Il n'y a jusqu'à présent aucun consensus politique sur la façon d'organiser les travaux du parlement d'ici aux élections. Deux options sont sur la table: soit les travaux se poursuivent jusqu'au 26 mai, soit une liste d'articles à réviser de la Constitution est approuvée, ce qui entraîne la dissolution du parlement et la convocation d'élections dans les 40 jours. 

D'habitude, c'est la seconde solution prévaut. La dernière exception s'est produite en 1985 et la législature actuelle pourrait également déroger à la tradition. 

Pourquoi? Une déclaration de révision de la Constitution implique d'approuver trois listes: celles du Sénat, de la Chambre et du gouvernement. Les articles qui se trouvent dans les trois listes sont révisables. S'il manque une liste, la Constitution ne sera pas révisable sous la prochaine législature.
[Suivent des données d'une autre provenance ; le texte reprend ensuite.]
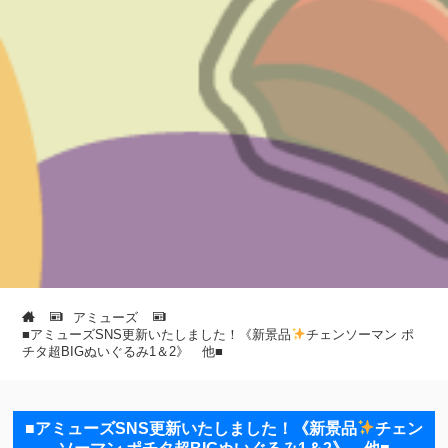
アミューズ
■アミューズSNS更新いたしました！《新景品
チェンソーマン ポ
チタ超BIGぬいぐるみ1＆2》 他■
■アミューズSNS更新いたしました！《新景品
チェン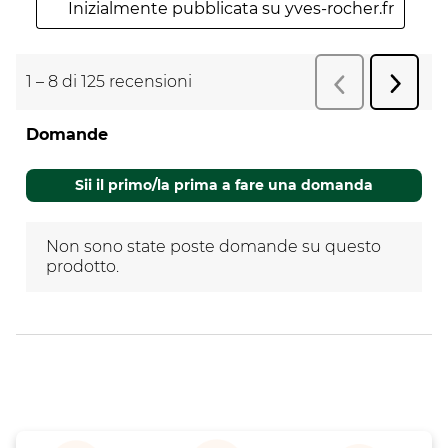
Inizialmente pubblicata su yves-rocher.fr
1
–
8 di 125
recensioni
Succes
Precedente
r
recens
Domande
Non sono state poste domande su questo
prodotto.
Sii il primo/la prima a fare una domanda
Non sono state poste domande su questo
prodotto.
Et après un entretien la semaine dernière avec le Premier ministre, Charles Michel, Siegfried Bracke, le président de la Chambre est revenu vers les parlementaires avec plus de détails sur les intentions de l'exécutif. 
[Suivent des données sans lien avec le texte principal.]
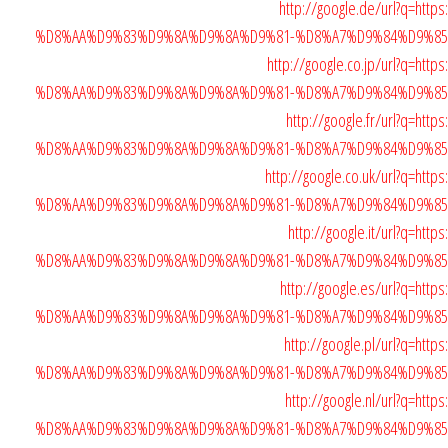
http://google.de/url?q=ht
%D8%AA%D9%83%D9%8A%D9%8A%D9%81-%D8%A7%D9%84%D9%8
http://google.co.jp/url?q=h
%D8%AA%D9%83%D9%8A%D9%8A%D9%81-%D8%A7%D9%84%D9%8
http://google.fr/url?q=h
%D8%AA%D9%83%D9%8A%D9%8A%D9%81-%D8%A7%D9%84%D9%8
http://google.co.uk/url?q=h
%D8%AA%D9%83%D9%8A%D9%8A%D9%81-%D8%A7%D9%84%D9%8
http://google.it/url?q=h
%D8%AA%D9%83%D9%8A%D9%8A%D9%81-%D8%A7%D9%84%D9%8
http://google.es/url?q=ht
%D8%AA%D9%83%D9%8A%D9%8A%D9%81-%D8%A7%D9%84%D9%8
http://google.pl/url?q=h
%D8%AA%D9%83%D9%8A%D9%8A%D9%81-%D8%A7%D9%84%D9%8
http://google.nl/url?q=h
%D8%AA%D9%83%D9%8A%D9%8A%D9%81-%D8%A7%D9%84%D9%8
"Ce serait particulièrement indécent que le gouvernement ne suive pas."
Patrick Dewael
Chef de groupe Open VLD

Selon le président Bracke, "même si la Chambre et le Sénat sont d'accord, il n'est pas certain que le gouvernement les suivra". L'hypothèse d'un blocage du Fédéral a fait bondir l'opposition. "Qu'un gouvernement moribond, en fin de législature, puisse bloquer la procédure, ce serait un hold-up démocratique", s'est insurgée Laurette Onkelinx (PS). 

Eviter "d'ouvrir la boîte de Pandore"

"Nous avons mis le communautaire au frigo, nous n'avons pas l'intention de l'en sortir".
David Clarinval
Chef de groupe MR

L'indignation des socialistes était partagée par les écologistes et par l'Open Vld, partenaire au gouvernement fédéral. "Ce serait particulièrement indécent que le gouvernement ne suive pas", a ainsi indiqué le chef de groupe des libéraux flamands, Patrick Dewael.

Du côté du MR, le parti du Premier ministre, on veut éviter "d'ouvrir la boîte de Pandore", s'est défendu le chef de groupe, David Clarinval. Les libéraux francophones redoutent qu'une discussion sur la révision de la Constitution n'entraîne un débat institutionnel. "Nous avons mis le communautaire au frigo, nous n'avons pas l'intention de l'en sortir". L'argument a suscité l'incompréhension des autres groupes politiques. N-VA mise à part, personne ne demande de réforme institutionnelle et les propositions d'articles à réviser concernent d'autres domaines, comme la justice ou encore le climat, et notamment la loi spéciale climat. Mais le MR ne veut pas en entendre parler. Le parti libéral a confirmé qu'il ne soutiendrait pas la révision de l'article 7bis de la Constitution qui permettrait d'adopter la loi spéciale Climat.

Le troisième parti du gouvernement, le CD&V, a tenté d'arrondir les angles, se demandant si un gouvernement en affaires courantes peut ainsi bloquer la volonté du parlement. "Le gouvernement doit jouer son rôle constitutionnel. Nous devrons trouver un commun dénominateur avec le gouvernement", a plaidé le chef de groupe CD&V, Servais Verherstraeten.

La commission de Révision de la Constitution se réunira la semaine prochaine. Un tableau synoptique des différentes propositions sera transmis aux parlementaires ainsi qu'un avis des services juridiques de la Chambre.